The area, which includes 14 homes and one vacant lot, has been designated as a historic district on the national level since 1975, according to Brian Binzer, director of development services, but a local distinction further sets Kennesaw Avenue apart.
The commission is about halfway through the process for gaining the local recognition, Binzer said. They’ve adopted guidelines that spell out the improvements residents can make to homes within the district.
Now the decision lies with the 14 homeowners inside the district, who will vote on whether they want their homes to be in a historic district.
If 60 percent vote yes, and the city council approves, it’s a go.
David Irwin, an attorney and judge, built Oakton, the oldest building in the district, in 1838.
Kennesaw Avenue also has the Archibald Howell house and Tranquilla, both built in the late 1840s in Greek revival style, according to city files.

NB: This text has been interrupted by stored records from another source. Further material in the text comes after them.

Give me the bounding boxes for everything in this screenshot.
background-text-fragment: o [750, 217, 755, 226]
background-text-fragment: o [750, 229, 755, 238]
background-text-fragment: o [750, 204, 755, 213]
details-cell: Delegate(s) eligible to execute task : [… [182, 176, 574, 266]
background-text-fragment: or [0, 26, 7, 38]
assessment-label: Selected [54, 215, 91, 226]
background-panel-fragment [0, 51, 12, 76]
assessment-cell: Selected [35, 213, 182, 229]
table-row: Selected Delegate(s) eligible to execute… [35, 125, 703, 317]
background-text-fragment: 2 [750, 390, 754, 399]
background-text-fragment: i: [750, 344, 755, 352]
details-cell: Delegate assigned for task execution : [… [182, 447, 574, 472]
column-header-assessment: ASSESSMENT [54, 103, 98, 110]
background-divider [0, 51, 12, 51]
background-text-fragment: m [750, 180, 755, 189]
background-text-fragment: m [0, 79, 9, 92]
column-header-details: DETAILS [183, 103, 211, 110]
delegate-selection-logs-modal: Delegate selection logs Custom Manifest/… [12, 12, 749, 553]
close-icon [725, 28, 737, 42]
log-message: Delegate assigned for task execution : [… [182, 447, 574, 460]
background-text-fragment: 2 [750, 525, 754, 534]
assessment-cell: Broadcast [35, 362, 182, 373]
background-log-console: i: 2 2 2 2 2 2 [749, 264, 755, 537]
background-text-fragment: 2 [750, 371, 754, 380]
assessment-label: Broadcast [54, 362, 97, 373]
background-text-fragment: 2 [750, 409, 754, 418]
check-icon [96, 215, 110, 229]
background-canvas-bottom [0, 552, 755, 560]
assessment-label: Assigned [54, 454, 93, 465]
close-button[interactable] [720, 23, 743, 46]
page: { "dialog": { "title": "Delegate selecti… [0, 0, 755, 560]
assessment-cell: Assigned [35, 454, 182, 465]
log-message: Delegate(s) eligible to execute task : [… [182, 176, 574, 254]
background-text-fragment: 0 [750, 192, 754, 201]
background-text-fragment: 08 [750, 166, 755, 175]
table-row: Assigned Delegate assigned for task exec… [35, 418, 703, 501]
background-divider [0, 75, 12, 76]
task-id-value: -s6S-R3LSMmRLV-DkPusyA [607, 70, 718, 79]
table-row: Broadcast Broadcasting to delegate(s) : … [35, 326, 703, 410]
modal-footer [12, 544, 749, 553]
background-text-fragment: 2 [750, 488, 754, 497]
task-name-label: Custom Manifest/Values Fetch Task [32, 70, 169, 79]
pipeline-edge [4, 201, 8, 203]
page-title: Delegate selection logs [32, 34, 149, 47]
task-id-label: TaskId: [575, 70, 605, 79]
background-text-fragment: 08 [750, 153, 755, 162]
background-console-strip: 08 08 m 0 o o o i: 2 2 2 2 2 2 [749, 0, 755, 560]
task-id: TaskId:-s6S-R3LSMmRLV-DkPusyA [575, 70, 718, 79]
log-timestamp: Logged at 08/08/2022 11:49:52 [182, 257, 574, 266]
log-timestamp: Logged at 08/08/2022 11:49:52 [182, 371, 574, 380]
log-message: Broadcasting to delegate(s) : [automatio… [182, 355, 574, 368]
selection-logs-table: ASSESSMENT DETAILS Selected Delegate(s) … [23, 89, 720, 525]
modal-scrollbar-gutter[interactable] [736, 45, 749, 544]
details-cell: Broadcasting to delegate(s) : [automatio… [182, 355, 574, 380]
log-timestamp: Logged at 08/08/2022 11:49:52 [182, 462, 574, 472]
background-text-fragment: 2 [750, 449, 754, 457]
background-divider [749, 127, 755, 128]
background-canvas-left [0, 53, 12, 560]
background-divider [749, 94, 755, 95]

The area also encompassed the Marietta Knitting Co., Glover Machine Shop, Brumby Chair Co., McKneel Marble Co. and Bell Aircraft Corp., now Lockheed Martin.
“It’s an overall benefit for the city,” Binzer said. “It creates an area that is protected as the properties are improved upon, and any improvements within the area will stay historic.
“Studies across the nation show property values typically rise, or at least are stabilized, where local historic districts and design guidelines are established,” Binzer said.
Homeowners also would have peace of mind knowing neighbors can’t do anything to take away from their property’s value, Binzer said. They would also be eligible for tax credits, he said, when restoring historic buildings.
The commission is looking at starting the homeowner voice process in the next month, Binzer said.